A Frenzy of Sparks: A Novel

Image of A Frenzy of Sparks: A Novel
Author(s): 
Release Date: 
November 3, 2020
Publisher/Imprint: 
Lake Union Publishing
Pages: 
253
Reviewed by: 

The author’s portrayal of the adolescent girl is so graceful, so intelligently sensitive, the writing so lyrical and lovely . . .”

A Frenzy of Sparks, Kristin Fields’ sophomore novel, is an intricate, crafted observation of explosive change in multiple contexts. The author lays out Gia’s coming of age, the changing body, awareness, and relationships of a 13-year-old girl in the turbulent zeitgeist of the mid-sixties.

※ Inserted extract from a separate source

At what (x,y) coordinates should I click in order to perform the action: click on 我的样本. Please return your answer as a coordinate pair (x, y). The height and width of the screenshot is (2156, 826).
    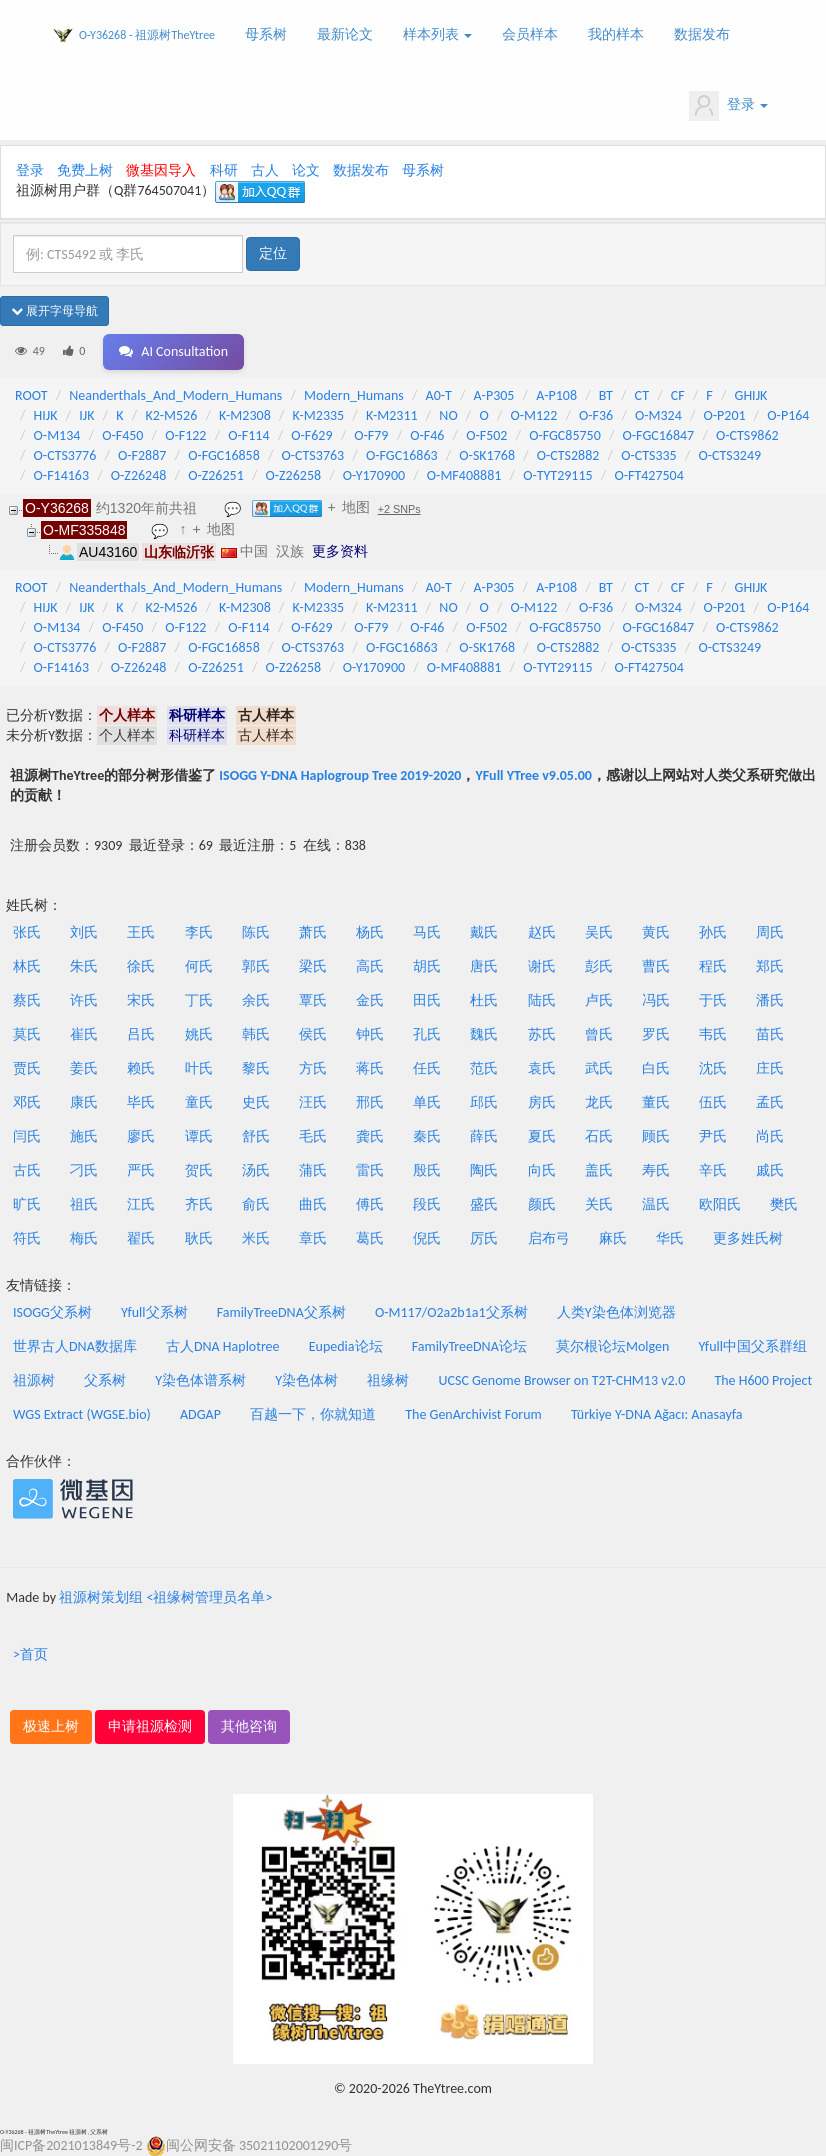
    Looking at the image, I should click on (616, 34).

And more: Fields sets the story in an older community as it is increasingly fractured by new, post-war housing construction and the corrosive effect of drugs as they enter and then blow up a once-stable family and neighborhood. Change, indeed.

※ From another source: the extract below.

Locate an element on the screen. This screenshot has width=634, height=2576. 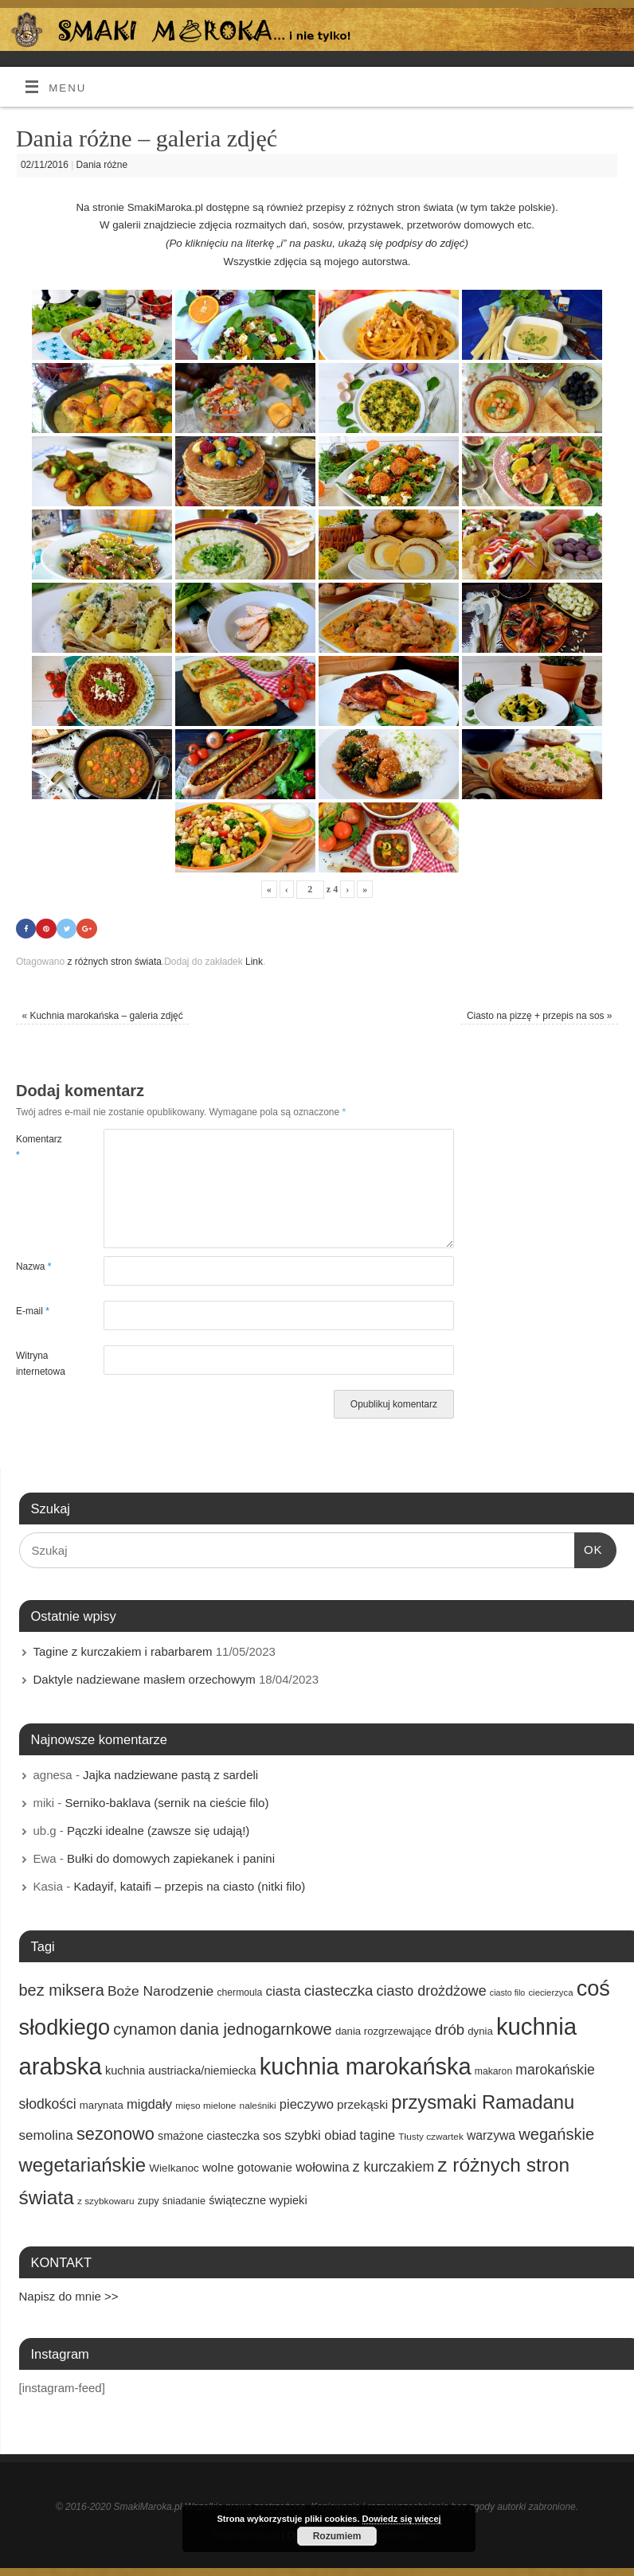
Kuchnia marokańska – galeria zdjęć is located at coordinates (102, 1015).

Gia, and her older brother Leo, are the children of a Korean vet turned police officer and a jury scheduler. The Italian Catholic family and maternal relatives all live on the same street, in small houses in Queens, New York, next to the marsh and bay Gia loves, where she boats with her father and swims in the canal with her adored older cousin, Lorraine. It’s a family out of the fifties, except that mom has a job; the parents don’t read about parenting, they just do it. The kids are expected to do chores, to do as they’re told, and to know they’re loved without hearing about it six times a day. Families live near each other, and they take care of each other and their old people.

Having just read Rachel Carson, Gia dreams of being a scientist, of protecting land and water from pollution, as opposed to becoming the girly girl her mother wants headed for a traditional marriage, getting ready to live the same life as the family adult women who are engrossed with in their big, shared Sunday lunches, their homes, and children. Gia’s obsession is something of a joke to much of her family. Agnes, her mother, pushes Gia to learn makeup from Lorraine, and Gia tries.

“Inside, Gia didn’t complain about pouring milk from the big container to a small one or putting sugar cubes in a bowl with a tiny spoon, even though it was ridiculous, just like ironing shirts or polishing spoons or wiping down the kitchen wallpaper after cooking fish. Women’s work stank. Polished silver wasn’t necessary for survival, not like fishing or chopping wood. But at thirteen, it was expected of her. She hated it. . . .

“‘Hey, you.’ She [Lorraine] held up a little bag. ‘Makeup time.’

“Gia sighed as Lorraine set up shiny tubes on the desk. This was probably Agnes’s idea now that Gia was starting eighth grade, but the extra attention from Lorraine was nice. Gia sat up straight, closed her eyes for the tickle of brushes and powders over thin skin, delicate bones. A girl was a terrible thing to be most days, but Lorraine made it seem easy, even for Gia.”

A teenage cousin, Ray, has begun experimenting with drugs in the basement of his house. He introduces his younger brother and Leo to them and is even able to induce—with cash—Gia to send her friends to him. She does it, even though Ray’s folded twenties feel dirty to her.

She soon backs off and gets a job working at a bakery with Lorraine. Nobody tells on Ray, though, and Ray sets Lorraine up on a “one time, you’ve have to do it” date with a drug dealer. Gia senses, and Lorraine knows, that it will not end well, yet Ray compels her to go, buys her a sexy dress and shoes. It is the outcome of that date that begins the unraveling of the world.

Gia feels responsible for not having had her father intervene to help Lorraine. Later, when her brother has become an addict and her parents’ attempts to intercede are successive, spectacular failures, she thinks she can undo their defeats and her own regret. She tries to take matters into her own hands. It won’t hurt, either, to show that she’s strong, smart, independent and capable.

At first, it appears she may succeed, but as it happens, it won’t be the only time that Leo nearly costs Gia her life—this time she knows it’s deliberate--and Fields plays it out in just one of the pulse-pounding scenes in this original, richly-written novel.  

If there is a flaw in the narrative, it may be in the occasional sentence-long lapse out of the Gia’s third person point of view into that of an omniscient narrator. The author’s portrayal of the adolescent girl is so graceful, so intelligently sensitive, the writing so lyrical and lovely, that it is a bit startling when we are taken out of her mindset into that of another character. However, it is a minor flaw. The climax is rushed but powerful and compelling, and the novel is a page turner, then a tragedy, before the Epilogue looks into the future for healing, redemption, and hope.